Despite dire predictions last fall that 20% or more of
companies might flunk the first audits of internal controls under Section 404 of the Sarbanes-Oxley Act, it now appears that only 8% didn't clear the bar. And for the most part, even those that had to admit to material weaknesses in their systems did not find themselves severely punished by equity markets. Yet, the process was hardly painless and companies have been howling for months about the resources needed for the first year of compliance. In 2004, the costs for just the nation's largest companies have been estimated at $1.4 billion.
The hand-wringing may not have been in vain. Although no one at the Securities and Exchange Commission (SEC) or the Public Company Accounting Oversight Board (PCAOB) would characterize it as such, there is evidence that the two agencies primarily responsible for Section 404 compliance are backing off a bit from their take-no-prisoners stance of last year. In mid-May, for example, the two came out with guidance for external auditors that emphasized exercising good judgment and relying on the work of others when auditing internal controls. Auditors should integrate the audits of financial reporting and internal controls, the regulators say. They should work from the top down, rather than wasting time checking low-level controls that aren't that important, and they should rely on controls assessments performed by the company when that's appropriate. Regulators say the guidelines should help cut 404-related costs in the second year of compliance, and observers agree.
Other signs of a softer stance include the one-year extension on 404 requirements that the SEC gave to smaller public companies and foreign-based companies. "The SEC faced a lot of pressure on this," says Joseph Carcello, director of research at the University of Tennessee's Corporate Governance Center.
Despite the fact that the SEC has beefed up its staffing by 33% to a full complement of 4,000--the first time in years that the agency has been fully staffed--the SEC claims that it has no plans to do random audits of Section 404 compliance or special reviews of Section 404 filings. "Section 404 documents are filed as part of a company's 10-K," says SEC spokesman Matt Well, adding that they will be reviewed as part of "the usual process of 10-Ks." Nor are there any plans to crack down on companies that reported material weaknesses. "Basically our message is that we want to focus on the important things and not get bogged down in minutiae," says Well. Explaining that the SEC sees Section 404 compliance as a learning process, he says, "Experience comes through doing."

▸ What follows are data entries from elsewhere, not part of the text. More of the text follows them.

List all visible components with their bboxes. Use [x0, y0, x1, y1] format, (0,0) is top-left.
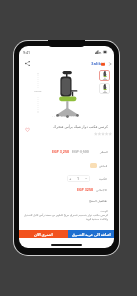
button[interactable]: Fabric colour — [90, 163, 97, 168]
button[interactable]: Share — [23, 59, 32, 68]
staticText: EGP 3,500 — [72, 149, 89, 154]
staticText: تفاصيل المنتج — [89, 199, 108, 203]
staticText: 1 — [77, 176, 80, 181]
staticText: 3alik — [91, 61, 101, 67]
button[interactable]: Back — [105, 59, 114, 68]
button[interactable]: Increase quantity — [67, 175, 74, 182]
staticText: الاجمالي — [96, 188, 108, 192]
button[interactable]: اضافة الى عربة التسوق — [68, 230, 114, 238]
staticText: كرسي مكتب دوار شبك برأس متحرك — [19, 124, 108, 129]
staticText: 60 cm — [61, 115, 68, 118]
staticText: الوصف — [24, 209, 108, 212]
staticText: قماش — [99, 164, 108, 168]
staticText: + — [69, 176, 72, 181]
staticText: 120 cm — [34, 90, 42, 93]
button[interactable]: Product image 2 — [99, 83, 110, 94]
staticText: 9:41 — [23, 50, 31, 55]
staticText: الكمية — [99, 177, 108, 181]
button[interactable]: Add to favourites — [23, 125, 31, 133]
staticText: EGP 3,250 — [52, 149, 70, 154]
staticText: السعر — [100, 150, 108, 154]
button[interactable]: اشتري الان — [19, 230, 68, 238]
staticText: اضافة الى عربة التسوق — [72, 232, 111, 237]
button[interactable]: Product image 1 — [99, 70, 110, 81]
staticText: اشتري الان — [34, 232, 53, 237]
staticText: كرسي مكتب دوار بتصميم عصري مريح للظهر مع… — [24, 213, 108, 221]
staticText: EGP 3250 — [77, 187, 94, 192]
staticText: − — [85, 176, 88, 181]
button[interactable]: Decrease quantity — [83, 175, 90, 182]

In part, the SEC may have decided to rely on the vigilance of external auditors and of the PCAOB, which is mandated to monitor them. The PCAOB has hired 150 crack inspectors and plans to add another 70 by yearend. It is midway through a review of all the accounting firms in the nation that audit public companies--a massive undertaking that includes sample reviews of 404 audits of clients' internal controls. Even here, however, tough-talking PCAOB chairman William McDonough told a gathering at Emory University's Goizueta Directors Institute in mid-May that his board's emphasis would be on providing "new tools to identify and resolve problems early in their development" and not on punishment, even when faced with "financial reporting and auditing failures."

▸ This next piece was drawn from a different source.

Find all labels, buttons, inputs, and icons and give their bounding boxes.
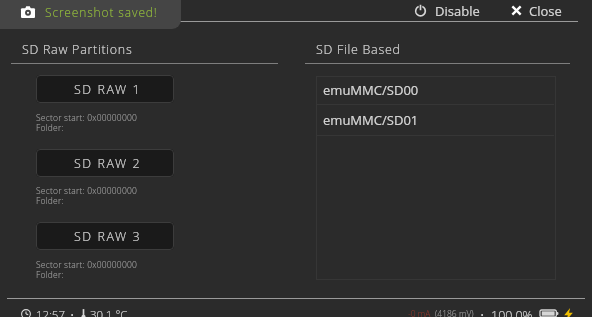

"I think there is an element of truth to the idea that both the SEC and the PCAOB are going to be taking a more cooperative approach to regulating Section 404 compliance," says Dennis Beresford, former head of the Financial Accounting Standards Board and a member of the audit committees of Legg Mason Inc., Kimberly-Clark Corp. and MCI Inc. "But I don't view that as backing away from enforcement. It's more a recognition that it could take three to four years before everyone is settled in" with the new internal controls rules.
Dan Langer, director of the internal controls practice at Jefferson Wells International, says it's not surprising that regulators have shifted their position a bit. "There was so much devaluation in shareholder value from some of these events that [regulators] came out very conservatively initially," Langer says. "As we've gotten our sea legs a little bit, they're reinforcing some level of practicality around it all."
Surprisingly, investor groups seem comfortable with the SEC's approach. "There's an awful lot of gray area in the implementation of Section 404, and after talking with enforcement staff, I suspect that the SEC will be spending a lot of time on defining that gray," says Patrick McGurn, special counsel and executive vice president of Institutional Shareholder Services. "I'm guessing you'll see them take on a few companies that really didn't get what they wanted done with 404, but for the most part I think you'll see them trying to make things clearer."
Howard Sherman, COO of GovernanceMetrics International, agrees. "I think the SEC and PCAOB aren't backing off of enforcement as much as they're saying 'Let's see what the problems are and fix them,'" he says. "Institutional investors, too, are working with firms on fixing material weaknesses, not just jumping on them. That's why you haven't seen stock prices fall when Section 404 issues are reported."